> _Dataset excerpt_
....

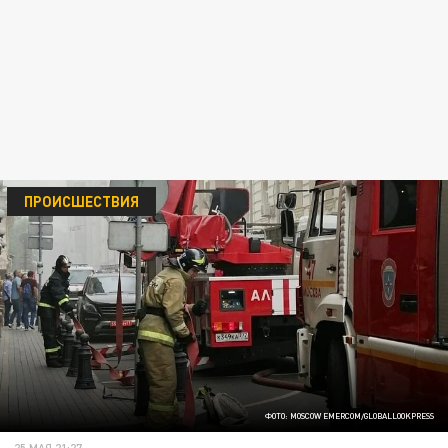
ПРОИСШЕСТВИЯ
ФОТО: MOSCOW EMERCOM/GLOBALLOOKPRESS
25 МАЯ 21:27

....

> _Your goal_
The data above is to be printed exactly, all of it, except for the pictures.

> _Solution_
ПРОИСШЕСТВИЯ
ФОТО: MOSCOW EMERCOM/GLOBALLOOKPRESS
25 МАЯ 21:27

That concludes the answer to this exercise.